È difficile mettersi nei panni di un ricercatore di alto livello, essere credibile mentre snocciola un linguaggio comprensibile a pochi?

«Ho fatto parecchia ricerca per capire i concetti che volevamo trasmettere e per appropriarmi del gergo scientifico. Lo faccio per qualsiasi ruolo, per sentirmi a mio agio ed essere spontaneo. Ma come produttore volevo soprattutto trovare modi per raccontare in maniera dinamica il processo scientifico, che avviene in gran parte nella mente del ricercatore».

Il suo personaggio e John Crowley sono complici improbabili...
«È vero, hanno interessi diversi, ma convergenti. Il dottor Stonehill non pensa a salvare bambini, ma a provare che la sua teoria è giusta. Il suo interesse è a livello cellulare, non umano. È frustrato, e quando incontra Crowley lo vede come l’opportunità per abbandonare il suo laboratorio squattrinato e provare le sue tesi. Mentre Crowley è in lotta contro il tempo per trovare una medicina che possa aiutare anche i suoi figli, e non solo i malati futuri».

Cos’è la cosa più coraggiosa che ha fatto per i suoi figli?

«Per fortuna non ho mai avuto emergenze mediche, al massimo ho dovuto portare qualcuno al pronto soccorso per una frattura».

Però un paio di volte ha agito in modo eroico anche lontano dal grande schermo, salvando col suo elicottero degli escursionisti che si erano persi in montagna.
«Sì, due persone. Ma sono solo uno dei 250 tra piloti e soccorritori che prestano servizio per il soccorso aereo nella regione del Wyoming dove vivo, e che rimangono anonimi. È imbarazzante ricevere quel tipo di attenzione, e ho quasi smesso di farlo perché un giorno recuperi un ragazzino che si è fatto male in montagna, il giorno dopo lo vedi su tutti i talk show televisivi a raccontare di essere stato salvato da Indiana Jones...».

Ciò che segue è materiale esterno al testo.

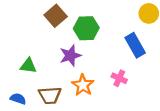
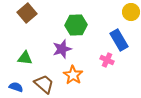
brown square: (56, 16) -> (27, 13), moved
pink cross: (119, 78) -> (107, 60), moved
brown trapezoid: (50, 95) -> (44, 84), turned -135

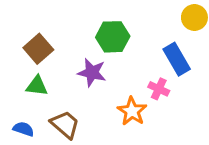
brown square: (27, 13) -> (38, 49), moved
purple star: (62, 49) -> (92, 72), turned 30
orange star: (73, 75) -> (132, 111), moved

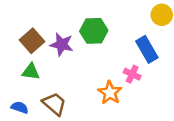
purple star: (92, 72) -> (62, 44), moved

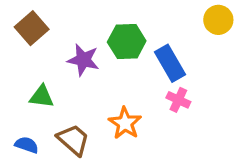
brown square: (32, 41) -> (32, 28), moved
blue rectangle: (147, 49) -> (170, 63), moved
orange star: (110, 93) -> (125, 123), moved

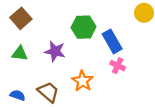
purple star: (83, 60) -> (55, 51), moved
green triangle: (42, 96) -> (20, 54), moved

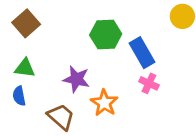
purple star: (55, 51) -> (76, 79), moved
blue semicircle: (18, 95) -> (19, 96), moved, turned -120

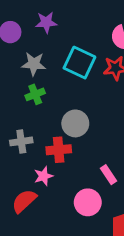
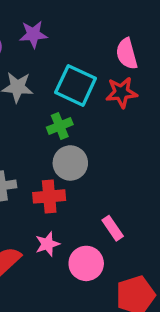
green cross: (35, 94) -> (60, 126), moved
pink star: (43, 176) -> (47, 244), moved

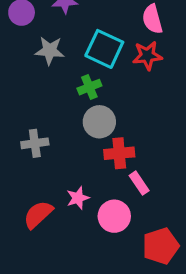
red cross: (49, 196) -> (119, 153), moved

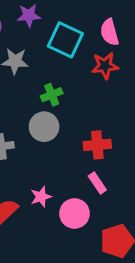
cyan square: (104, 49) -> (65, 40), moved
gray circle: (99, 122) -> (44, 127), moved
red cross: (119, 153) -> (97, 145), moved

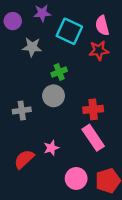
pink rectangle: (97, 183) -> (93, 138), size x1.6
pink circle: (74, 213) -> (76, 178), moved

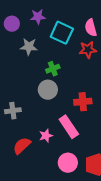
gray cross: (22, 111) -> (13, 111), moved
pink rectangle: (93, 138) -> (69, 127), moved

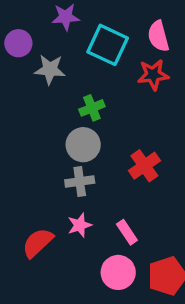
purple circle: (12, 24) -> (18, 43), moved
red cross: (83, 102) -> (144, 166), turned -30
gray cross: (13, 111) -> (80, 181), moved
pink rectangle: (69, 127) -> (127, 232), moved, size x0.6

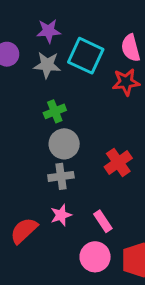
gray star: (50, 69) -> (47, 65), moved
green cross: (92, 108) -> (55, 111), moved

Il volo resta comunque la sua grande passione...

«Sì, ho un elicottero e otto aeroplani diversi, e questa passione prende molto tempo, devi essere aggiornato sui diversi modelli, sulle nuove misure di sicurezza, devi volare un certo numero di ore. Per fortuna ho l’occasione di volare per lavoro: sono appena stato a Dallas e San Francisco per promuovere il film, e le prossime tappe sono Chicago e Toronto. E poi sarò cinque giorni a Wichita per un corso di sicurezza per jet».

Oltre al volo cosa la occupa di più?

«La famiglia e la lotta per la protezione dell’ambiente, che mi impegna da oltre vent’anni».

E il cinema?

«Confesso che non vado molto al cinema, se non con mio figlio Liam di nove anni, che adora i cartoni animati. E che non ha ancora visto Indiana Jones».

A proposito di Indiana Jones, ci può dire qualcosa sul numero cinque?

«Come saprete George Lucas trova il MacGuffin, l’espediente che mette in moto la storia, e poi Steven Spielberg ed io entriamo in gioco. Dobbiamo essere tutti e tre d’accordo sull’idea se no non se ne fa nulla. L’ultima volta ci abbiamo messo diciotto anni.

Ma col ritorno dei personaggi di Shia LaBoeuf e Karen Allen il film potrà evolvere in modo interessante, anche se per ora della storia non c’è nemmeno lo scheletro».